14

11.2K 1.6K 1.2K
                                    

Önceki bölümü okuduğuna emin ol.

Oy sınırı: 270
Yorum sınırı: 400

Jisung, Minho'yu boşvermişti ve tekrar uykusuna dönecek olmuştu ki ikinci kez çalan telefonu onu rahat bırakmamıştı.

"Ne var ya? Saatin kaç olduğundan haberin var mı senin!?"

"Sekiz dakikan kaldı." Minho sakince cevaplayarak tekrar telefonu kapatmıştı. Jisung bıkkınca bir nefes verdi ve yüzünü kafasının altındaki yastığa bastırarak güçlü bir çığlık attı.

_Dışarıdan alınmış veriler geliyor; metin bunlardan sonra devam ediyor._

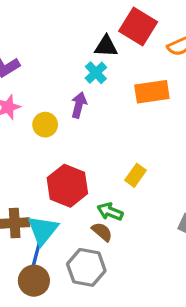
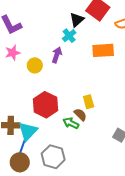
black triangle: (106, 46) -> (77, 20), turned -49
yellow rectangle: (136, 175) -> (89, 102), turned -56
brown semicircle: (102, 232) -> (80, 115), moved

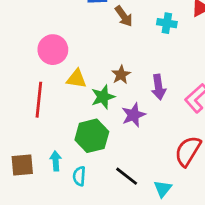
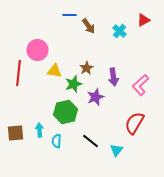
cyan cross: (167, 23) -> (119, 31), turned 32
red line: (39, 100) -> (18, 73), moved

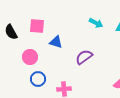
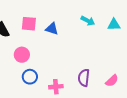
blue triangle: (56, 42) -> (52, 29), moved
purple semicircle: (84, 57) -> (84, 78), moved, turned -48

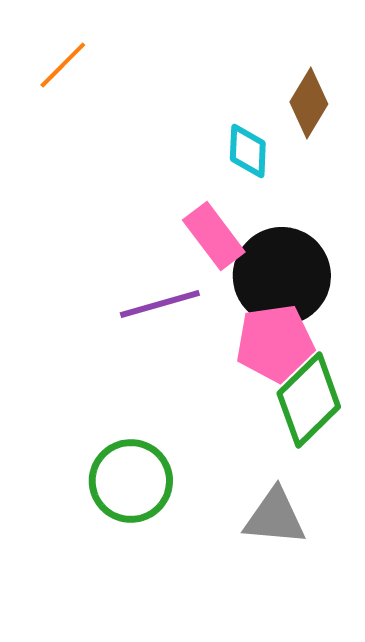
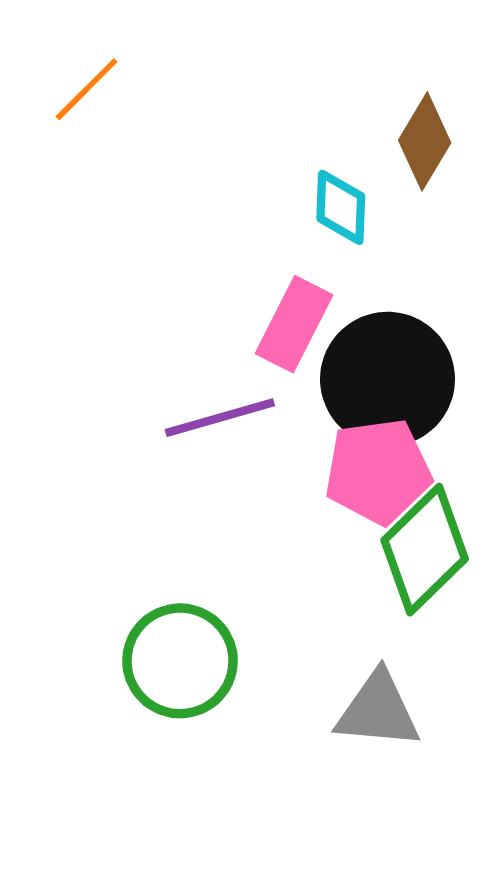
pink rectangle: (214, 236) -> (294, 324), turned 64

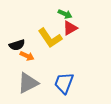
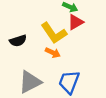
orange arrow: (27, 56) -> (53, 53), moved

"Nefret ediyorum senden Lee Minho." Söylene söylene ayağa kalkarak banyoya gitti ve rutin işlerini halletti. Ardından altına yırtıkları olan siyah kot bir şort, üstüne ise bebek mavisi bol bir tişört giydi. Oradan direkt okula gideceğini düşündüğü için çantasına ihtiyacı olan şeyleri koyduktan sonra odasından çıktı.

Aynı şekilde anahtarlarını alıp evden de ayrıldı. Yan taraftaki eve giderken hala içinden alfa olana küfürlerini sıralıyordu. Öyleki etraf turuncunun en güzel tonunda yeni yeni aydınlanmaya başlamıştı.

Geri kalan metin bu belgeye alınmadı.